Выйдя из ворот монастыря, женщины двинулись было к ожидавшему их возку, но дорогу им преградила толпа народа, собравшегося вокруг расхристанного ратника без шапки, истошно вопящего:
— Измена!
— Что случилось-то? — встревоженно спрашивали его собравшиеся.
— Побили войско наше под Можайском!.. — выдохнул тот.
— Как?
— Немцы изменили! Государь погиб! Войско все наше полегло!
— Врешь!
— Я сам там был! — продолжал отрывисто выкрикивать ратник. — В полку князя Пронского. Мы по ляхам ударили, а немцы нас не поддержали!

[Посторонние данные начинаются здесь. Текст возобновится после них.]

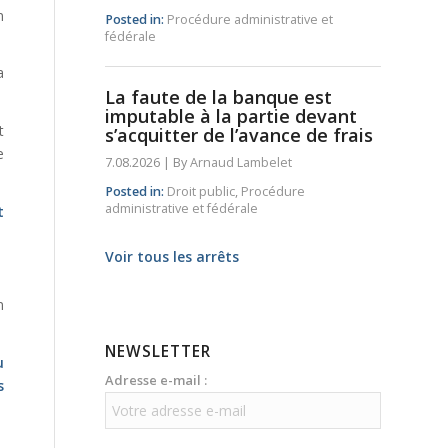
n
Posted in:
Procédure administrative et
fédérale
a
La faute de la banque est
imputable à la partie devant
t
s’acquitter de l’avance de frais
e
7.08.2026
|
By
Arnaud Lambelet
Posted in:
Droit public
,
Procédure
administrative et fédérale
t
Voir tous les arrêts
n
NEWSLETTER
u
Adresse e-mail :
s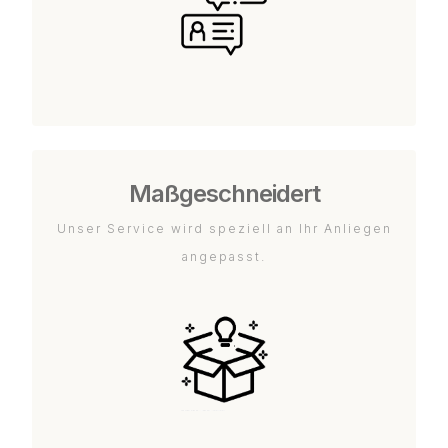
Maßgeschneidert
Unser Service wird speziell an Ihr Anliegen
angepasst.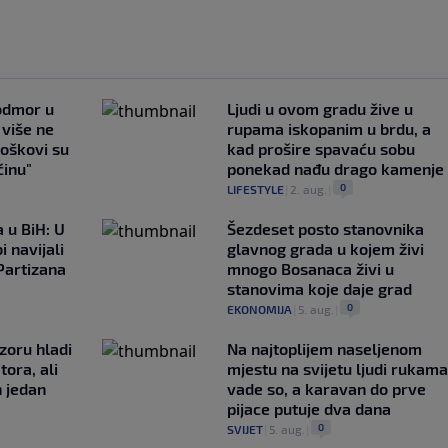
 odmor u
Ljudi u ovom gradu žive u
e više ne
rupama iskopanim u brdu, a
roškovi su
kad prošire spavaću sobu
ćinu"
ponekad nađu drago kamenje
0
LIFESTYLE
|
2. aug.
|
 u BiH: U
Šezdeset posto stanovnika
i navijali
glavnog grada u kojem živi
Partizana
mnogo Bosanaca živi u
stanovima koje daje grad
0
EKONOMIJA
|
5. aug.
|
zoru hladi
Na najtoplijem naseljenom
tora, ali
mjestu na svijetu ljudi rukama
n jedan
vade so, a karavan do prve
pijace putuje dva dana
0
SVIJET
|
5. aug.
|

Ответом на эти слова была лишь гробовая тишина. Казалось, даже вездесущие воробьи перестали чирикать, узнав о постигшем горожан несчастье. Тем временем к ратнику присоединился давешний юродивый и заорал что было мочи:
— Немцы в Кукуе колдовством занимаются! Лизка Лямкина на войско наше порчу навела!
Услышав обвинения, толпа покачнулась. Многие горожане и без того косо глядели на сильно разросшуюся в последнее время Иноземную слободу, а уж имя Елизаветы Лямке и вовсе было на слуху. Сказывали, что под ее рукой были все московские ростовщики, благодаря которым она наживала баснословные барыши. Еще ходил слух, что она околдовала самого государя, отчего, собственно, государыня с царевичем и отказывались приезжать из немецкой земли в Москву. Конечно, вслух такое не говорили, потому как на съезжую никому не охота, да разве шило в мешке утаишь? Так что слова юродивого пали на хорошо подготовленную почву.